Chapter 7: “Data Modeling and Preparation”
Databases aren’t just containers for data, they're structured systems. A good data model ensures:
- Consistency: no conflicting or redundant data
- Efficiency: fewer joins, faster queries
- Scalability: easier to expand or change
- Integrity: fewer bugs and edge cases
Whether you're building a student tracking system, a biodiversity survey database, or a business dashboard, modeling your data upfront saves time downstream.
Types of Data Models:
- Conceptual Model: High-level, business-focused, Defines entities and relationships
Example: Students enroll in Courses - Logical Model: Focused on structure, independent of DBMS, Includes primary/foreign keys, attributes
Example: Student(student_id, name) - Physical Model: Implementation-ready, Includes indexes, datatypes, storage engines
It’s important to understand what entities, attributes, and relationships are.
- Entities = Things (e.g., Students, Courses, Surveys)
- Attributes = Properties (e.g., name, date, score)
- Relationships = Connections (e.g., Students take Courses)
Use Entity-Relationship Diagrams (ERDs) to visualize how tables relate.
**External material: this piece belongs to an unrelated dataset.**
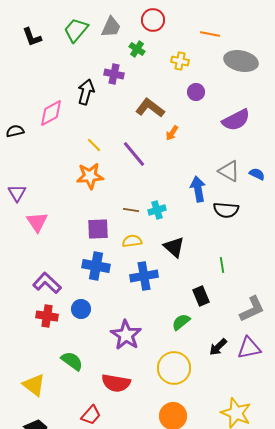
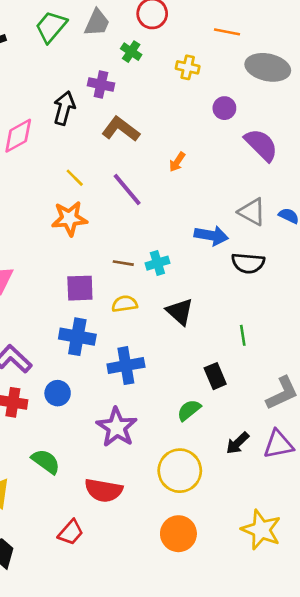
purple circle: (196, 92) -> (224, 108), moved
brown L-shape: (150, 108) -> (121, 129), moved
purple semicircle: (236, 120) -> (261, 145), turned -108
blue arrow: (198, 189) -> (211, 236), turned 110
blue cross: (144, 276) -> (126, 366), moved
Two important key elements to understand are:
- Primary Key (PK): uniquely identifies a record
- Foreign Key (FK): references a PK in another table
Normalization: Reducing Redundancy
Normalization organizes data to reduce duplication. Normalized tables are easier to maintain, improve data integrity, and reduce update anomalies.
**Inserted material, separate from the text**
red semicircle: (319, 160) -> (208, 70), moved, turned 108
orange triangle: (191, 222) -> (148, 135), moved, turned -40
Example: Unnormalized vs Normalized Design
Unnormalized: Student(name, major, course1, course2, course3)
Normalized:
- Student(student_id, name, major_id)
- Course(course_id, title)
- Enrollment(student_id, course_id)
It is important to know when to denormalize. Normalization is great for transactional systems, but analytics may require denormalization for performance.
Denormalization examples:
- Storing course_count in the student table
- Joining location and timestamp into one survey row
Important use cases are when read speed > write speed, you control how often data is refreshed, or joins are slowing down critical queries.
Data Types and Constraints
There are 3 main data types: Integers (INT), Variable Character (VARCHAR), and Booleans (0 or 1). Choosing the right data types is important when you are creating a database.
- Use INT for IDs
- VARCHAR(n) for names
- DATE for dates
- Prefer BOOLEAN to represent true/false
You can also add constraints to enforce rules: The following are important constraints:
- NOT NULL
- UNIQUE
- CHECK
- DEFAULT
Example:
CREATE TABLE survey ( id SERIAL PRIMARY KEY, location TEXT NOT NULL, vegetation_density INTEGER CHECK (vegetation_density BETWEEN 0 AND 100));
Designing for Data Collection:
Before building your database you need to plan for the following:
- Granularity: What does one row represent?
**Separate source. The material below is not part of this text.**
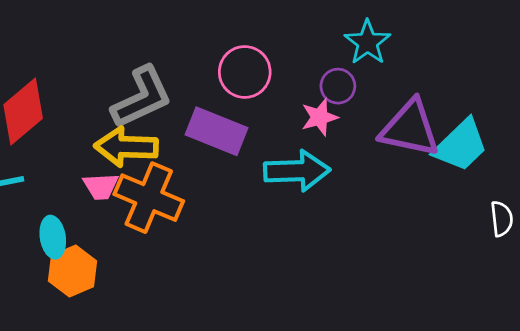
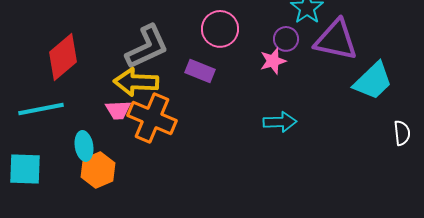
purple triangle: (410, 128) -> (336, 40), moved
purple rectangle: (216, 131) -> (200, 71), size x0.7
cyan arrow: (297, 171) -> (280, 122), moved, size x0.7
- Consistency: Use controlled vocabularies
- Validation: Use dropdowns and constraints to prevent errors
Data Preparation: Clean Data In = Clean Results Out
Before data hits your database you will need to:
- Clean: remove duplicates, fix typos
- Validate: check ranges, dates, formats
- Standardize: format names, units, values consistently
You can use tools like the following:
- SQL scripts for transformation
- Python (pandas)
- R (dplyr) for preprocessing
- ETL pipelines: dbt, Airflow, Talend
Good modeling and clean data give you a solid foundation. In the next chapter, we’ll explore parallel computing and data pipelines and scaling up how your data is stored, moved, and analyzed.